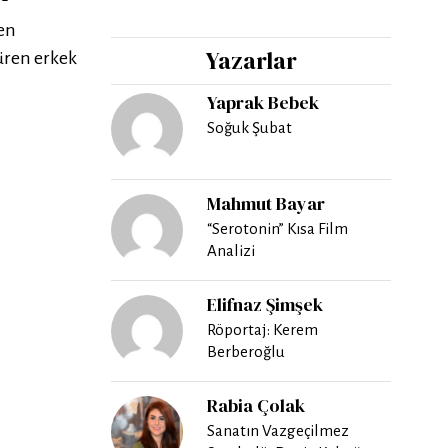
en
Yazarlar
düren erkek
Yaprak Bebek
Soğuk Şubat
Mahmut Bayar
“Serotonin” Kısa Film
Analizi
Elifnaz Şimşek
Röportaj: Kerem
Berberoğlu
Rabia Çolak
Sanatın Vazgeçilmez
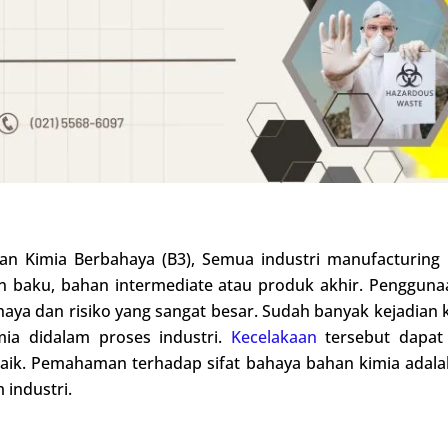
n Kimia Berbahaya (B3), Semua industri manufacturing
n baku, bahan intermediate atau produk akhir. Penggun
aya dan risiko yang sangat besar. Sudah banyak kejadian k
mia didalam proses industri.
Kecelakaan
tersebut dapat 
ik. Pemahaman terhadap sifat bahaya bahan kimia adal
industri.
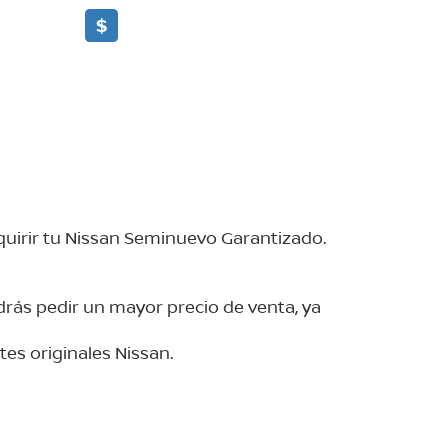
$
dquirir tu Nissan Seminuevo Garantizado.
drás pedir un mayor precio de venta, ya
tes originales Nissan.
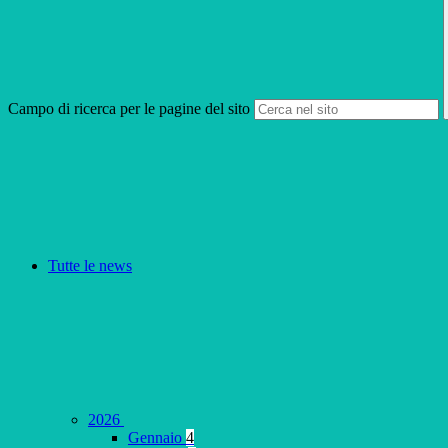
Campo di ricerca per le pagine del sito
Tutte le news
2026
Gennaio
4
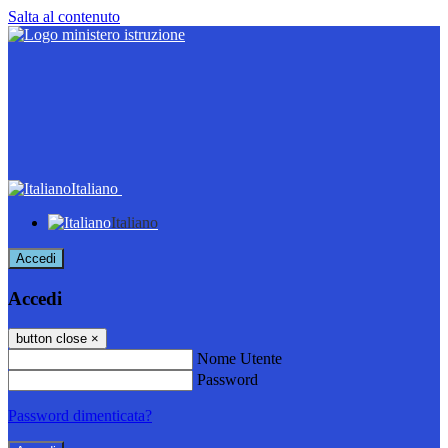
Salta al contenuto
Italiano
Italiano
Accedi
Accedi
button close
×
Nome Utente
Password
Password dimenticata?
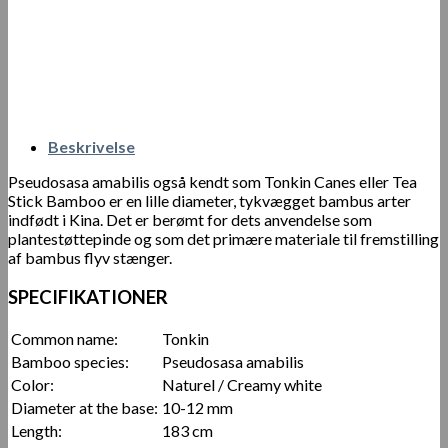
Beskrivelse
Pseudosasa amabilis også kendt som Tonkin Canes eller Tea
Stick Bamboo er en lille diameter, tykvægget bambus arter
indfødt i Kina. Det er berømt for dets anvendelse som
plantestøttepinde og som det primære materiale til fremstilling
af bambus flyv stænger.
SPECIFIKATIONER
Common name:
Tonkin
Bamboo species:
Pseudosasa amabilis
Color:
Naturel / Creamy white
Diameter at the base:
10-12 mm
Length:
183 cm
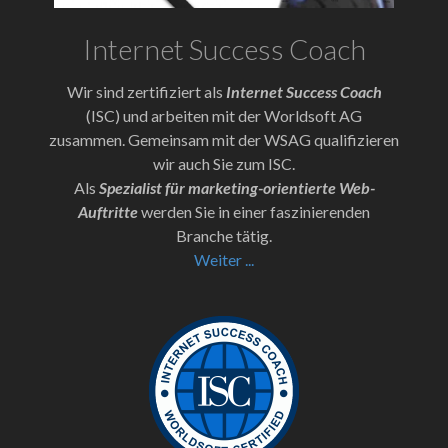
Internet Success Coach
Wir sind zertifiziert als
Internet Success Coach
(ISC) und arbeiten mit der Worldsoft AG
zusammen. Gemeinsam mit der WSAG qualifizieren
wir auch Sie zum ISC.
Als
Spezialist für marketing-orientierte Web-
Auftritte
werden Sie in einer faszinierenden
Branche tätig.
Weiter ...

§ §

■ **Problem requirements**
Find all lines in the records that hold the word "Tonkin". Copy them.

■ **Answer below**
Pseudosasa amabilis også kendt som Tonkin Canes eller Tea
Tonkin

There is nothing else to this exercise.